Recently, got caught by a problem with my code when using tuples with withUnsafePointer(to:
. Want to highlight this and see some feedback from the community.
TD;LR: This is surprising because you either get incorrect pointer AND correct type or you get correct pointer AND incorrect type.
I know we shouldn't assume any pointer stability when using tuples in Swift. However, when interop with C libraries, they often have structs that contain static arrays. These static arrays will be interop'ed to tuples in Swift. Their C functions will accept the pointer form of these static arrays, making it impossible to avoid withUnsafePointer(to:
family of methods.
However, with these methods, you end up in improbable case where if you want to have the correct type, you will have the incorrect pointer. If you get the pointer correctly, the type is incorrect and requires a cast.
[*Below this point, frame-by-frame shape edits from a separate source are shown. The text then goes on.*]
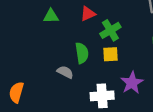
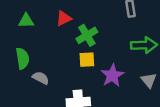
green semicircle: (82, 53) -> (22, 58), moved
purple star: (132, 83) -> (112, 75), moved

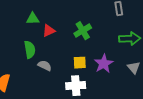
red triangle: (64, 18) -> (49, 31), moved
yellow square: (87, 60) -> (80, 63), moved

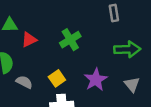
yellow square: (80, 63) -> (57, 78), moved, turned -32

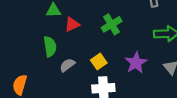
gray semicircle: (24, 82) -> (67, 65), turned -63

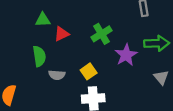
purple star: (136, 63) -> (126, 55), moved
gray semicircle: (67, 65) -> (57, 75), turned -140

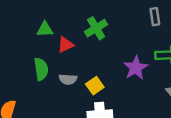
green cross: (101, 34) -> (96, 28), moved
gray semicircle: (57, 75) -> (68, 79), moved

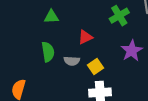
green cross: (96, 28) -> (119, 16), moved
red triangle: (65, 45) -> (85, 37), moved

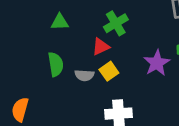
green cross: (119, 16) -> (116, 23), moved
yellow square: (95, 67) -> (109, 71), moved

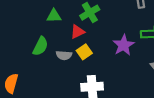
green triangle: (60, 22) -> (54, 16), moved
green semicircle: (56, 64) -> (40, 46), turned 36

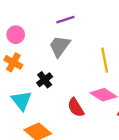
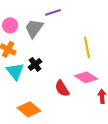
gray trapezoid: (60, 46) -> (34, 28), moved
cyan triangle: (21, 101) -> (15, 71), moved

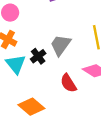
gray trapezoid: (34, 28) -> (61, 45), moved

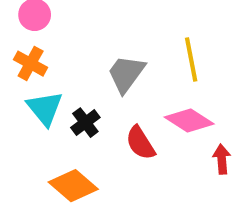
black cross: (38, 56) -> (85, 123), moved

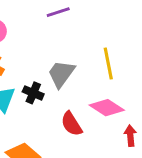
black cross: (85, 123) -> (33, 93), moved, turned -30

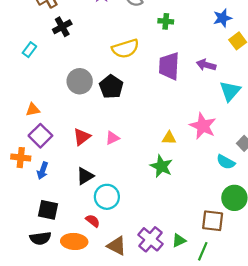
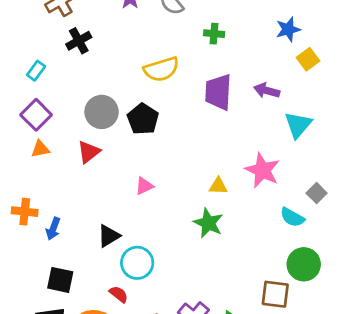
purple square: (40, 136) -> (36, 115), moved
red triangle: (82, 137) -> (89, 152), moved

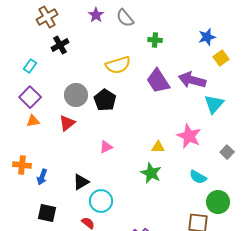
purple arrow: (267, 91) -> (192, 80), size x1.5
purple trapezoid: (218, 92) -> (158, 81), turned -36
cyan semicircle: (292, 217) -> (198, 177), moved

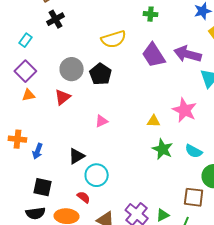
green star: (151, 173) -> (163, 149), moved

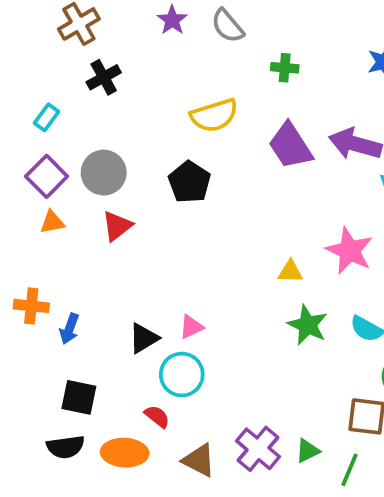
gray circle: (72, 69) -> (104, 173), moved
pink triangle: (102, 121) -> (191, 327), moved

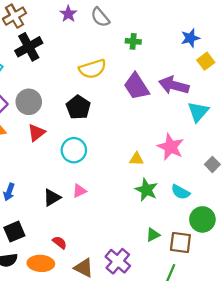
black cross: (104, 77) -> (29, 47), size x1.4
cyan circle: (182, 375) -> (74, 150), moved
black square: (79, 397) -> (14, 232), turned -35
green triangle: (308, 451) -> (153, 235), moved

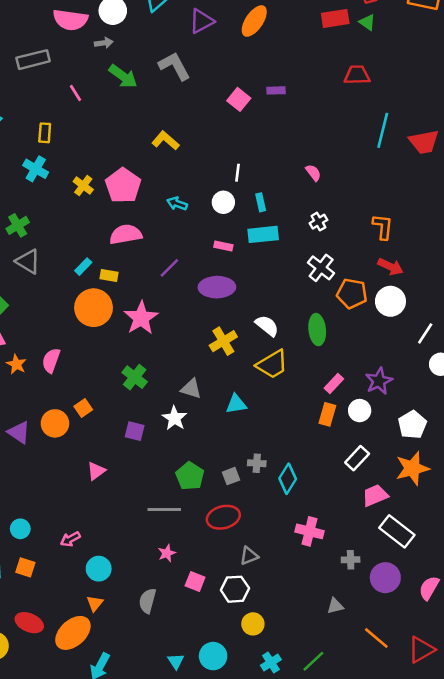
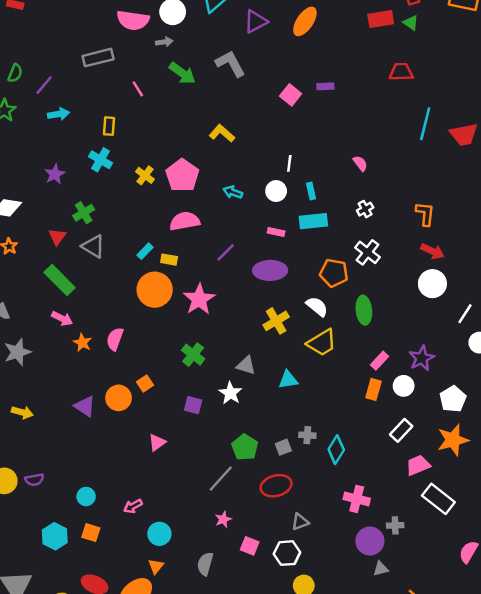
orange pentagon: (352, 294) -> (334, 273), moved
gray line: (164, 510) -> (221, 478), turned -48
purple circle: (385, 578) -> (370, 541), moved

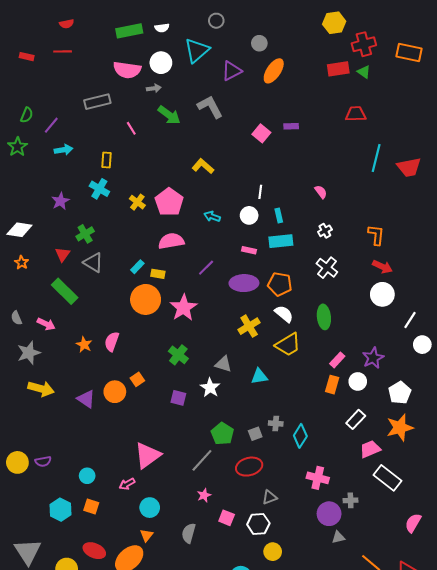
orange pentagon: (334, 273) -> (280, 284), moved
pink arrow: (62, 319) -> (46, 324), moved
yellow arrow: (22, 412) -> (41, 389), moved, size x1.4
pink triangle: (157, 442) -> (148, 455), moved, size x1.8

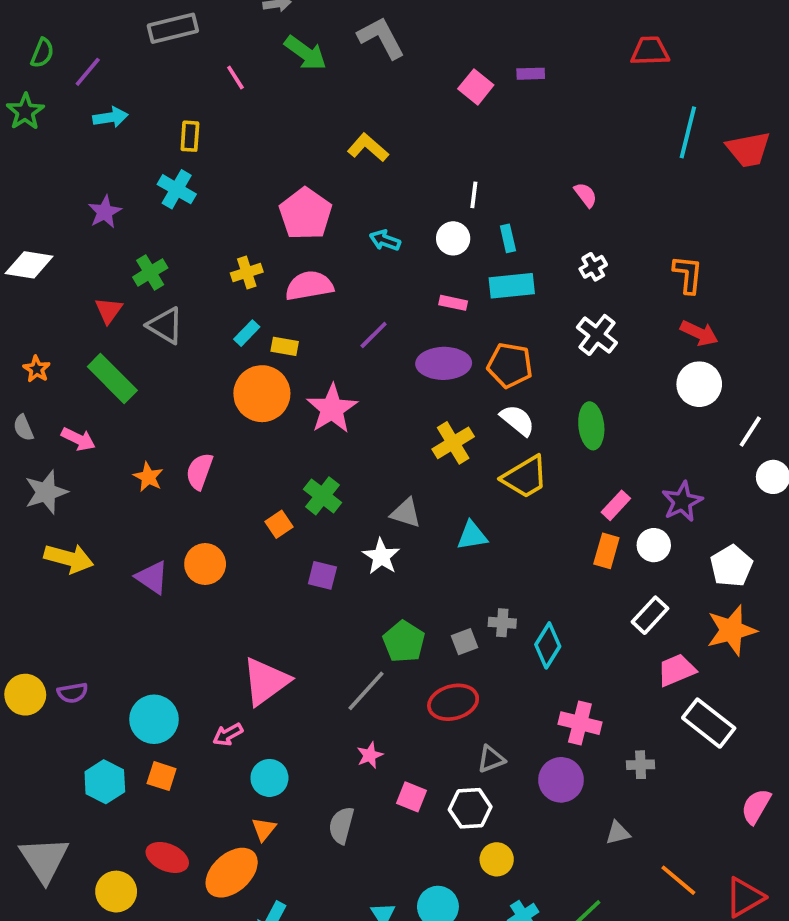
yellow cross: (137, 202) -> (247, 272), moved, turned 35
orange star: (22, 263) -> (37, 369), moved
orange square: (137, 379) -> (279, 524), moved
cyan circle: (87, 476) -> (154, 719), size x1.6
purple circle: (329, 514) -> (561, 780), moved

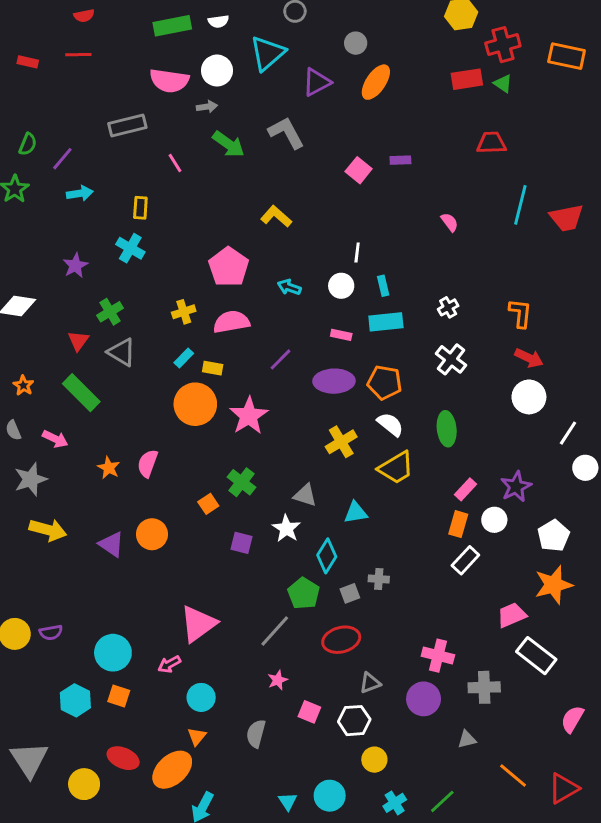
pink semicircle: (586, 195) -> (450, 222), moved
white rectangle: (650, 615) -> (465, 560), moved
cyan diamond: (548, 645) -> (327, 556), moved
gray cross: (641, 765) -> (484, 687), size x1.5

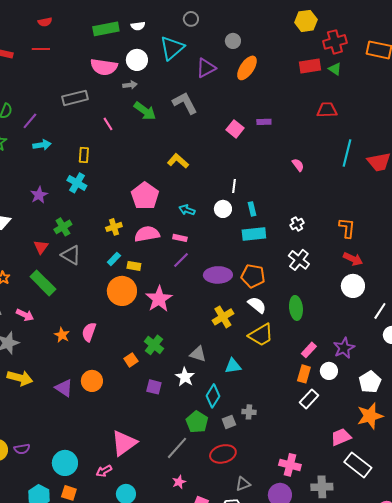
pink rectangle: (341, 335) -> (180, 238), moved

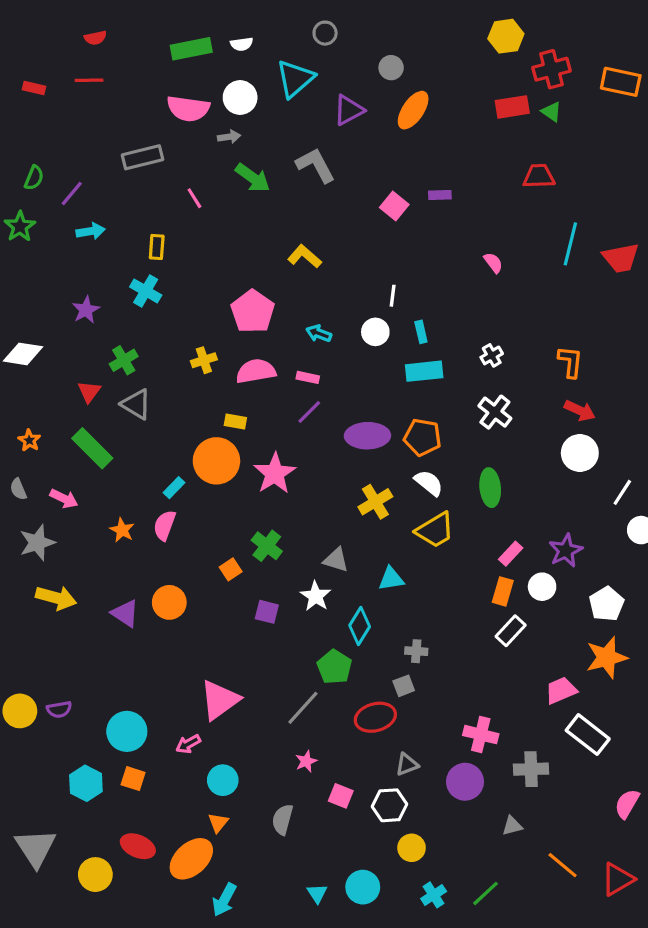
cyan rectangle: (114, 259) -> (174, 488), moved
gray square: (229, 422) -> (404, 686), moved

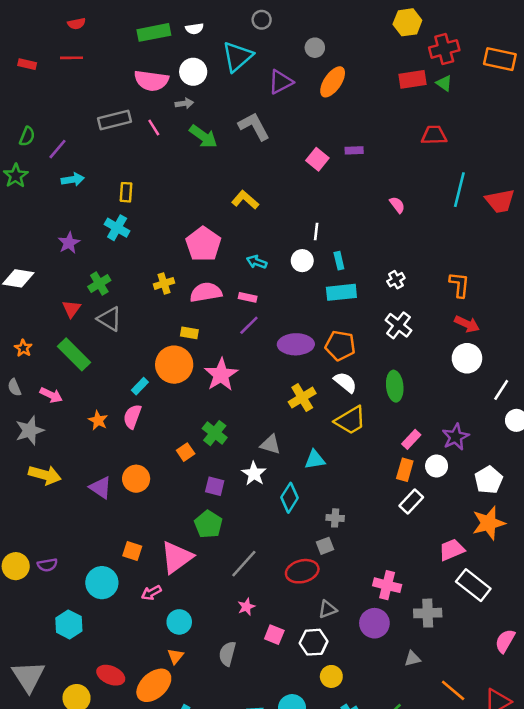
pink line: (194, 198) -> (154, 128), moved
green pentagon: (334, 667) -> (208, 524), moved
orange square: (133, 779) -> (132, 551), moved

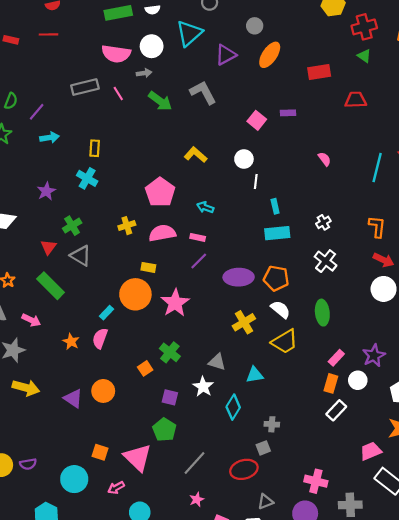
red rectangle: (412, 79) -> (319, 72), moved
cyan line: (459, 190) -> (377, 168), moved
white circle: (302, 261) -> (244, 159), moved
pink triangle: (177, 557) -> (138, 458), turned -40

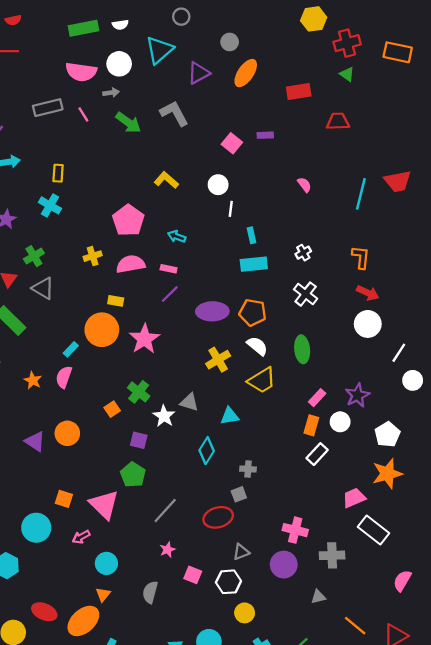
white star: (203, 387) -> (164, 416), moved

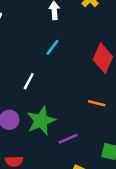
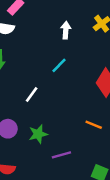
green star: (41, 121) -> (38, 134), size x0.7

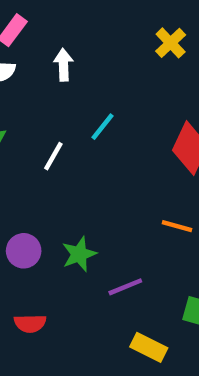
white arrow: (66, 30) -> (63, 65), moved
white line: (32, 95) -> (53, 156), moved

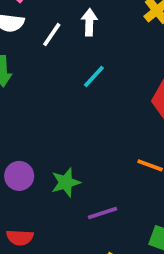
white arrow: (63, 65) -> (89, 22), moved
white line: (53, 156) -> (52, 35), moved

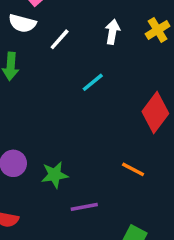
white arrow: (89, 22) -> (112, 32), moved

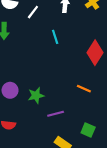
cyan line: (93, 82) -> (55, 37), turned -64

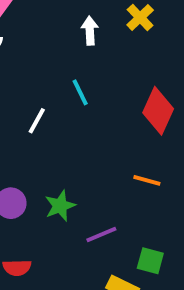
white line: (33, 12) -> (37, 121), moved
green square: (88, 130) -> (150, 261), moved

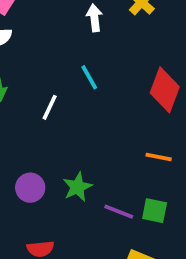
purple line: (101, 235) -> (119, 212), turned 48
green square: (150, 261) -> (155, 211), moved

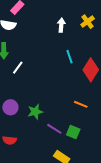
cyan line: (89, 77) -> (69, 57), moved
white line: (50, 107) -> (18, 68), moved

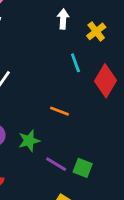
yellow cross: (88, 22) -> (96, 31), moved
orange line: (81, 104) -> (60, 111), moved

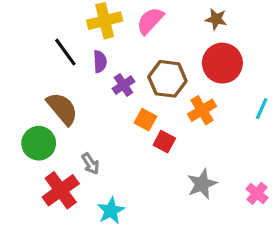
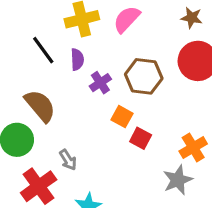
orange cross: (202, 110) -> (193, 148), moved

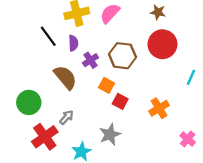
brown semicircle: (40, 106) -> (65, 77), moved
gray arrow: (68, 160) -> (67, 117), turned -105
gray star: (178, 180) -> (110, 134), moved

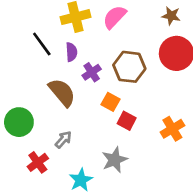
red cross: (45, 137) -> (38, 162), size x0.7

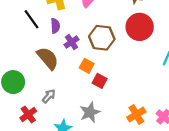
orange cross: (172, 129) -> (136, 114), moved

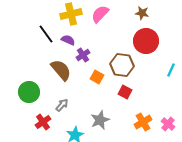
purple semicircle: (55, 26) -> (68, 40), turned -64
brown hexagon: (102, 38) -> (122, 65), moved
red square: (100, 81) -> (125, 92), moved

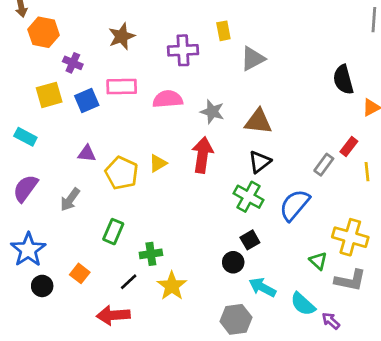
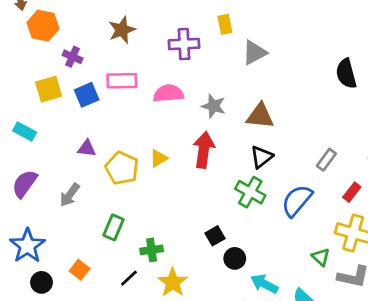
red rectangle: (349, 147) -> (352, 192), moved
black square: (250, 240) -> (215, 236), moved

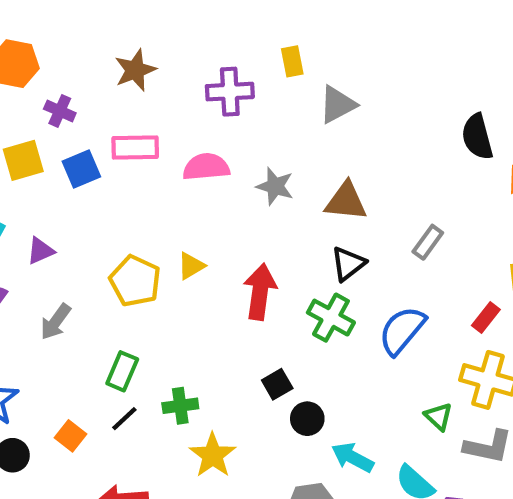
purple triangle: (87, 148) -> (40, 251), moved, turned -30
red arrow: (204, 150) -> (260, 292), moved
gray rectangle: (326, 160) -> (428, 242), moved
black line: (129, 278) -> (124, 419), moved

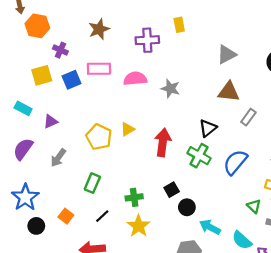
gray triangle: (337, 104) -> (226, 54), moved
brown triangle: (346, 201) -> (229, 92), moved
green cross: (180, 406) -> (134, 197), moved
black line: (124, 419) -> (102, 216), moved

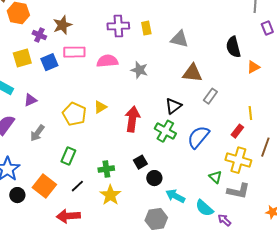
yellow rectangle: (179, 25) -> (146, 28), moved
brown star: (99, 29) -> (62, 25), moved
gray triangle: (226, 54) -> (179, 39), moved, turned 42
orange square: (66, 216) -> (44, 186), size x1.6

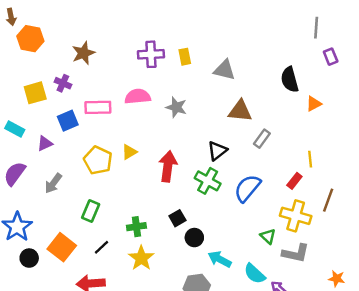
purple cross: (39, 35) -> (63, 83), moved
pink rectangle: (74, 52) -> (98, 107), moved
blue square: (49, 62) -> (68, 121), moved

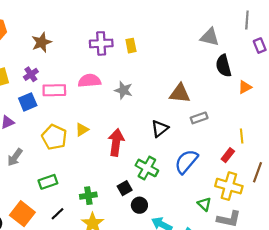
gray triangle: (224, 70) -> (210, 37), moved
purple cross: (63, 83) -> (31, 74), moved, turned 32
gray rectangle: (262, 139) -> (199, 118), turned 35
green cross: (208, 181) -> (147, 168), moved
green rectangle: (91, 211) -> (48, 182), turned 48

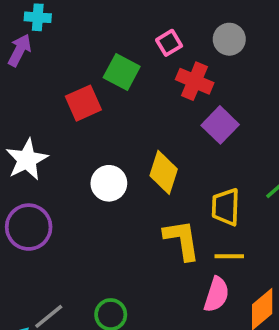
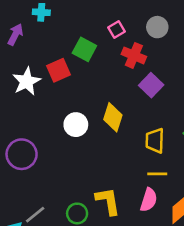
cyan cross: (38, 17) -> (41, 12), moved
white star: (27, 160) -> (26, 81), moved
yellow L-shape: (182, 240) -> (108, 201), moved

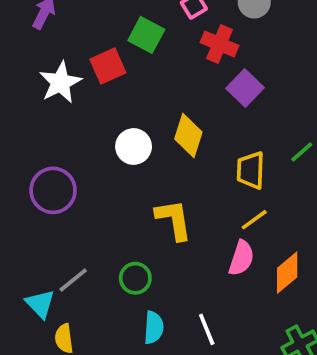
yellow line: (157, 174) -> (254, 220), turned -36
yellow L-shape: (108, 201) -> (174, 220), moved

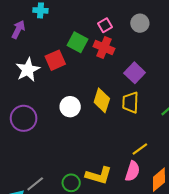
red cross: (219, 44) -> (104, 47), moved
yellow trapezoid: (251, 170) -> (130, 102), moved
purple circle: (53, 190) -> (24, 118), moved
yellow L-shape: (174, 220) -> (99, 175), moved, turned 115

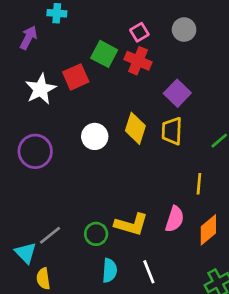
yellow line: (140, 149) -> (199, 184), moved, turned -49

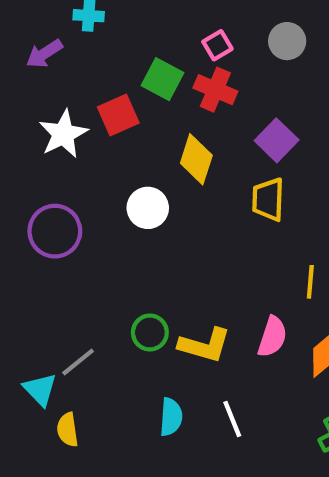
purple arrow: (28, 38) -> (44, 54), turned -150
yellow diamond: (135, 128) -> (196, 159), moved
green circle: (96, 234) -> (150, 332), moved

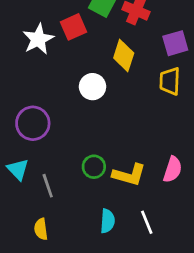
purple square: (277, 140) -> (175, 43), turned 30
purple circle: (55, 231) -> (33, 123), moved
gray line: (78, 362) -> (48, 186), turned -70
cyan triangle: (40, 389) -> (18, 169), moved

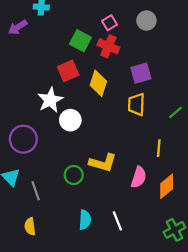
red square: (74, 27) -> (68, 71), moved
white star: (38, 39) -> (50, 100), moved
white circle: (93, 87) -> (70, 120), moved
yellow L-shape: (129, 175) -> (103, 163), moved

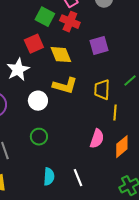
yellow diamond: (98, 83) -> (61, 55), turned -40
yellow trapezoid: (136, 104) -> (102, 90), moved
white circle: (70, 120) -> (38, 101), moved
yellow L-shape: (103, 163) -> (65, 86), moved

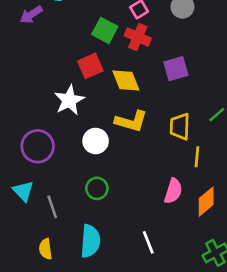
cyan semicircle: (49, 177) -> (90, 241), moved, size x1.4

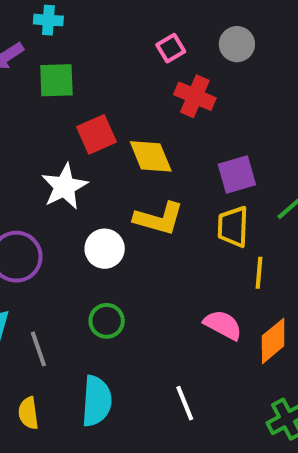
green square: (105, 30) -> (56, 80), moved, turned -30
red cross: (138, 37) -> (195, 96), moved
purple square: (176, 69) -> (237, 174), moved
pink semicircle: (173, 191) -> (223, 325), turned -80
Here is the example:
var aCStructWithATuple = ...
aCStructWithATuple.tuple.0 = 10
aCStructWithATuple.tuple.1 = 11
aCStructWithATuple.tuple.2 = 12
let incorrectTuple2 = withUnsafePointer(to: &aCStructWithATuple.tuple.0) { $0[2] }
// This will show random number because $0 is not what you think it is.
let correctTuple2 = withUnsafePointer(to: &aCStructWithATuple.tuple) { UnsafeRawPointer($0).assumingMemoryBound(to: Int32.self)[2] }
// This will show 12, but without cast, the type will be UnsafePointer<(Int32, Int32, Int32, Int32)>
I have a unit test case in swift-mujoco/tuple.swift at main · liuliu/swift-mujoco · GitHub It is pretty easy to modify the test case to show the behavior.
Do you have a better way to handle this? Can I get the correct pointer and the correct type somehow in some way?